Coding Well And Peopling Well

Working with people who don’t code very well is always a big anti-pairing boogeyman for folks, but working with people who don’t people very well is very much more difficult.

Is there a skill-factor in pairing well? Sure there is: it’s the skill your mom invoked when she said, "Use your words, honey, use your words." The hardest pair partners are the ones who don’t speak.

My favorite pairs are just like me, they say what they think, whether they’re the typist or not. They ask me what the hell I’m doing when it’s not clear to them. They tell me why the screen is suddenly showing blood in the gutters.

They tell me what the test they’re entering is gonna do when it runs. They tell me that the line they typed will pass this test but fail those other ones. They tell me when they are bored or frustrated.

The other thing a good pair has is confidence in the part of herself that isn’t in coding. Without that whole self, you get pairs who are too afraid to be wrong in front of you or paradoxically too afraid to be right in front of you.

Scared people don’t make good pairs. The most common source of scared people is the fear that if a person is mistaken it must mean that person is deeply flawed — weak or stupid or immoral or slow or what-have-you.

This goes both ways. When I’m mistaken, which happens a lot, my pair won’t tell me it’s right in front of my face.
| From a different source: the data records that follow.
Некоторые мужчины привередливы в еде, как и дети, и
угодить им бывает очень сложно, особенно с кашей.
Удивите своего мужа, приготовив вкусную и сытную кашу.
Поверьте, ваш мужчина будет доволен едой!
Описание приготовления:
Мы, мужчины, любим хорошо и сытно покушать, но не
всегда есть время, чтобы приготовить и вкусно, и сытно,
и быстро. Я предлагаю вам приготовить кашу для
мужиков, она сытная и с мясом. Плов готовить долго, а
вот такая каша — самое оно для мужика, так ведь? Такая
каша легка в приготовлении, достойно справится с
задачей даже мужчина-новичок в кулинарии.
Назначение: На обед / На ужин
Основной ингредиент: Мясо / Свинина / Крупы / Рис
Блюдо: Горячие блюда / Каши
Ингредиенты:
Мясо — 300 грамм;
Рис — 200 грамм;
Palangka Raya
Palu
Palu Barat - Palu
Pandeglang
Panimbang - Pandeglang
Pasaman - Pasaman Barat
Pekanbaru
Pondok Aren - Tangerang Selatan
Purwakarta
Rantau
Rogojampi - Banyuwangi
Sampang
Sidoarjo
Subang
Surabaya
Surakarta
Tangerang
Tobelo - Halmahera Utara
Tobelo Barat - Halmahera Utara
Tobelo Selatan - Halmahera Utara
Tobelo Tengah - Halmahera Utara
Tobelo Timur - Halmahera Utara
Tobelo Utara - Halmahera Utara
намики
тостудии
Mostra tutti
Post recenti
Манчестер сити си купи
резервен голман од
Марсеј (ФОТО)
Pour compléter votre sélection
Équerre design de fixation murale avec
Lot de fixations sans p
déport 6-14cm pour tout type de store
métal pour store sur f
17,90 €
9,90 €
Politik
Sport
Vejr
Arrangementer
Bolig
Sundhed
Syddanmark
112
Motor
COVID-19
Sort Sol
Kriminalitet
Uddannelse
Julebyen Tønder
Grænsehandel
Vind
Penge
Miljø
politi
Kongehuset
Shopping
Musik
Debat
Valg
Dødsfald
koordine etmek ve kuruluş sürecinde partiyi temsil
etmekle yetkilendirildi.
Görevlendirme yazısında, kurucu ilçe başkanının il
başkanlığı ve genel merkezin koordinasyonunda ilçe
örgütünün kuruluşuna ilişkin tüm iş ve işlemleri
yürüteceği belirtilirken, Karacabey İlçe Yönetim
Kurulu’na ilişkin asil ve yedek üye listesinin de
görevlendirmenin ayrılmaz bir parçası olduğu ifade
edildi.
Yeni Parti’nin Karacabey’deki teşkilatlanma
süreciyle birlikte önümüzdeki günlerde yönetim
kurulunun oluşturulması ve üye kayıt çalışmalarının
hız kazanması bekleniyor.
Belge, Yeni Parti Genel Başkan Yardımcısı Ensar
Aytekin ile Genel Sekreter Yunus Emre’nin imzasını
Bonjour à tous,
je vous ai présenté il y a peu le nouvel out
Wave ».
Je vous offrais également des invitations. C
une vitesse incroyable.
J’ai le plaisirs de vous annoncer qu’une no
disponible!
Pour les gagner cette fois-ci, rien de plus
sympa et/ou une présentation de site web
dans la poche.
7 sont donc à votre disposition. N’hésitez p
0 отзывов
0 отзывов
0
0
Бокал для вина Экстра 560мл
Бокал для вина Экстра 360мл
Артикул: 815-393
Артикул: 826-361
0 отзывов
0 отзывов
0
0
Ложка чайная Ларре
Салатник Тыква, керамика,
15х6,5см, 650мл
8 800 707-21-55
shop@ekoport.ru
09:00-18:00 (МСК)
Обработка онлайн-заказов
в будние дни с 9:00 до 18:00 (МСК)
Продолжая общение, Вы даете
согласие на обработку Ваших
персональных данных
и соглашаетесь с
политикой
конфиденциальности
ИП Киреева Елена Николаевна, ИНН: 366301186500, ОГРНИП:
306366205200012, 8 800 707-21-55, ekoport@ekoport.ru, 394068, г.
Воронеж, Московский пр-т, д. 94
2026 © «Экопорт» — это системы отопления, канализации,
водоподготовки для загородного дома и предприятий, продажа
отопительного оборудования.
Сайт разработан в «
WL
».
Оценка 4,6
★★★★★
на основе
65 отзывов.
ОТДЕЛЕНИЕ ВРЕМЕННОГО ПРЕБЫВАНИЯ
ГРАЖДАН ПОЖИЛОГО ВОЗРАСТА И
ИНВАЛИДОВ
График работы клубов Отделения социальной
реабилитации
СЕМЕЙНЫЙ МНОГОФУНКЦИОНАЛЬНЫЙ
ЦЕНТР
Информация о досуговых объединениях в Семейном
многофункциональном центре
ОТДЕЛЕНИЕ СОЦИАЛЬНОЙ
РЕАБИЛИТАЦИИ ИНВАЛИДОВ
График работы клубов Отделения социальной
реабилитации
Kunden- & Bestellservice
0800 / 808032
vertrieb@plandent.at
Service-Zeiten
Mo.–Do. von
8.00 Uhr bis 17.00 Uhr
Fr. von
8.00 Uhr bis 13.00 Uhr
When I’m correct, which happens a lot, my pair won’t listen when I say they’re heading down a dead end.

I happen to be working with a crack team just now, 4 of us who are old hands at this game, and one poor bastard who’s new to this style of work and still learning it. Pairing with them is a delight. We tell each other what we think. We screw up and laugh, we kick ass and laugh.

So. Being a good pair does require a skill, the skill of thinking out loud. And it also requires a state, the state of knowing that a person is not defined by the presence or absence of mistakes made while programming.